VwGH vom 24.03.2011, 2009/06/0152

VwGH vom 24.03.2011, 2009/06/0152

Betreff

Der Verwaltungsgerichtshof hat durch den Vorsitzenden Senatspräsident Dr. Kail und die Hofräte Dr. Bernegger, Dr. Waldstätten, Dr. Bayjones und Dr. Moritz als Richter, im Beisein der Schriftführerin Mag. Schmidt, über die Beschwerde der Gemeinde S, vertreten durch Kortschak Höfler Rechtsanwälte OEG in 8430 Leibnitz, Kadagasse 15, gegen den Bescheid der Steiermärkischen Landesregierung vom , Zl. FA18E- 80.00 502/07-11, betreffend Öffentlicherklärung eines Weges gemäß Stmk. Landes-StraßenverwaltungsG 1964 (mitbeteiligte Partei:

Dr. R W in G, vertreten durch DI Dr. Peter Benda, Rechtsanwalt in 8020 Graz, Brückenkopfgasse 2/1. Stock), zu Recht erkannt:

Spruch

Die Beschwerde wird als unbegründet abgewiesen.

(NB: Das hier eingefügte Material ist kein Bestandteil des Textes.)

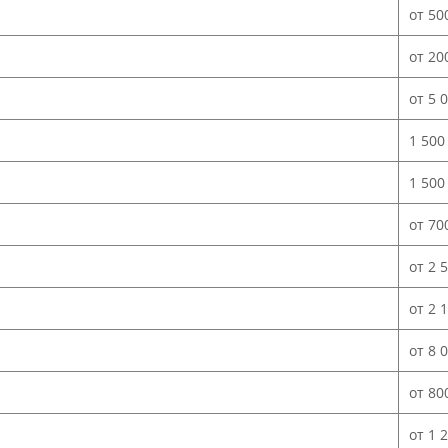
от 50
от 20
от 5 
1 500
1 500
от 70
от 2 
от 2 
от 8 
от 80
от 1 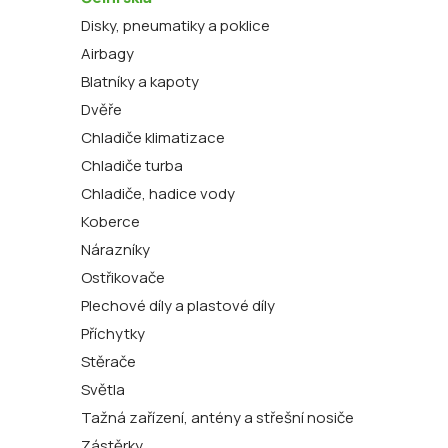
Disky, pneumatiky a poklice
Airbagy
Blatníky a kapoty
Dvěře
Chladiče klimatizace
Chladiče turba
Chladiče, hadice vody
Koberce
Nárazníky
Ostřikovače
Plechové díly a plastové díly
Příchytky
Stěrače
Světla
Tažná zařízení, antény a střešní nosiče
Zástěrky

Die beschwerdeführende Gemeinde hat dem Land Steiermark Aufwendungen in der Höhe von EUR 610,60 und der mitbeteiligten Partei Aufwendungen in der Höhe von EUR 1.106,40 binnen zwei Wochen bei sonstiger Exekution zu ersetzen.

Begründung

Zufolge des amtswegig eingeleiteten Verfahrens zur Feststellung des Gemeingebrauches gemäß § 3 Stmk. Landes-StraßenverwaltungsG 1964 (LStVG. 1964) an einem bestimmten Straßenstück in der beschwerdeführenden Gemeinde fand am an Ort und Stelle eine Verhandlung statt. Eingangs bestellte der Bürgermeister Rechtsanwalt Dr. K. zum "Verhandlungsleiter". Nach dem Protokoll wurde diese Verhandlungsleitung durch Dr. K auch tatsächlich ausgeübt (so wurde im Rahmen der durchgeführten Beweisaufnahme auch der Bürgermeister vom Verhandlungsleiter einvernommen). Das Protokoll über die 4-stündige Verhandlung wurde vom Verhandlungsleiter wie auch vom Bürgermeister unterfertigt.

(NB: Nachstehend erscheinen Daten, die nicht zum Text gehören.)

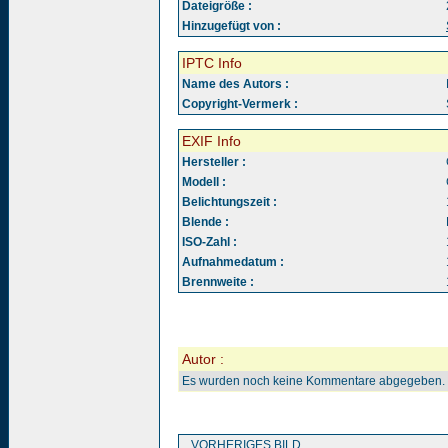
Dateigröße :
Hinzugefügt von :
IPTC Info
Name des Autors :
Copyright-Vermerk :
EXIF Info
Hersteller :
Modell :
Belichtungszeit :
Blende :
ISO-Zahl :
Aufnahmedatum :
Brennweite :
Autor :
Es wurden noch keine Kommentare abgegeben.
VORHERIGES BILD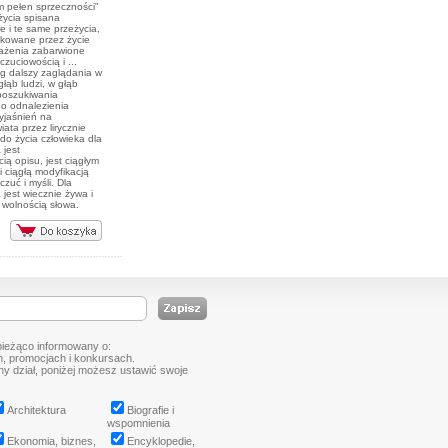
m pełen sprzeczności”
życia spisana
 i te same przeżycia,
ikowane przez życie
rażenia zabarwione
czuciowością i ...
g dalszy zaglądania w
głąb ludzi, w głąb
poszukiwania
do odnalezienia
yjaśnień na
ata przez lirycznie
o życia człowieka dla
 jest
ią opisu, jest ciągłym
i ciągłą modyfikacją
zuć i myśli. Dla
 jest wiecznie żywa i
 wolnością słowa.
bieżąco informowany o:
, promocjach i konkursach.
tny dział, poniżej możesz ustawić swoje
Architektura
Biografie i
wspomnienia
Ekonomia, biznes,
Encyklopedie,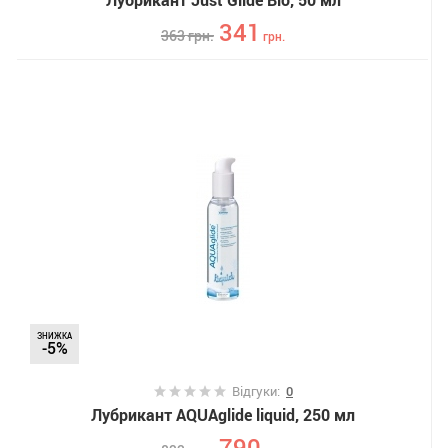
341
363
грн.
грн.
ЗНИЖКА
-5%
Відгуки:
0
Лубрикант AQUAglide liquid, 250 мл
790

Der Bürgermeister der beschwerdeführenden Gemeinde stellte mit Bescheid vom die Öffentlichkeit des Weges auf dem Grundstück Nr. 382/2, KG S. fest.

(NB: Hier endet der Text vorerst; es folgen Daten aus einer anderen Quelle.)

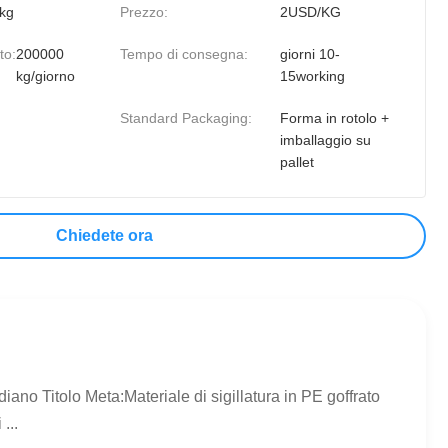
kg
Prezzo:
2USD/KG
to:
200000
Tempo di consegna:
giorni 10-
kg/giorno
15working
Standard Packaging:
Forma in rotolo +
imballaggio su
pallet
Chiedete ora
diano Titolo Meta:Materiale di sigillatura in PE goffrato
...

Der Gemeinderat der beschwerdeführenden Gemeinde wies die dagegen erhobene Berufung des an dem Weggrundstück servitutsberechtigten Mitbeteiligten mit Bescheid vom als unbegründet ab.

Die belangte Behörde hob mit dem angefochtenen Bescheid auf Grund der dagegen vom Mitbeteiligten erhobenen Vorstellung den Berufungsbescheid vom auf und verwies die Angelegenheit zur neuerlichen Entscheidung an die Gemeinde. Die belangte Behörde begründete dies damit, dass gemäß § 4 Abs. 1 LStVG. 1964 der Entscheidung eine mündliche, mit einem Augenschein verbundene Verhandlung voranzugehen habe. Die Leitung der mündlichen Verhandlung habe durch das vom Gesetz oder vom Behördenvorstand betraute Organ nach den näheren Regelungen des § 43 AVG zu erfolgen. Die gemäß § 4 Stmk. LStVG. vorgesehene mündliche Verhandlung sei nach der Verhandlungsschrift der beschwerdeführenden Gemeinde vom von Dr. K. … als bestelltem Verhandlungsleiter geführt worden.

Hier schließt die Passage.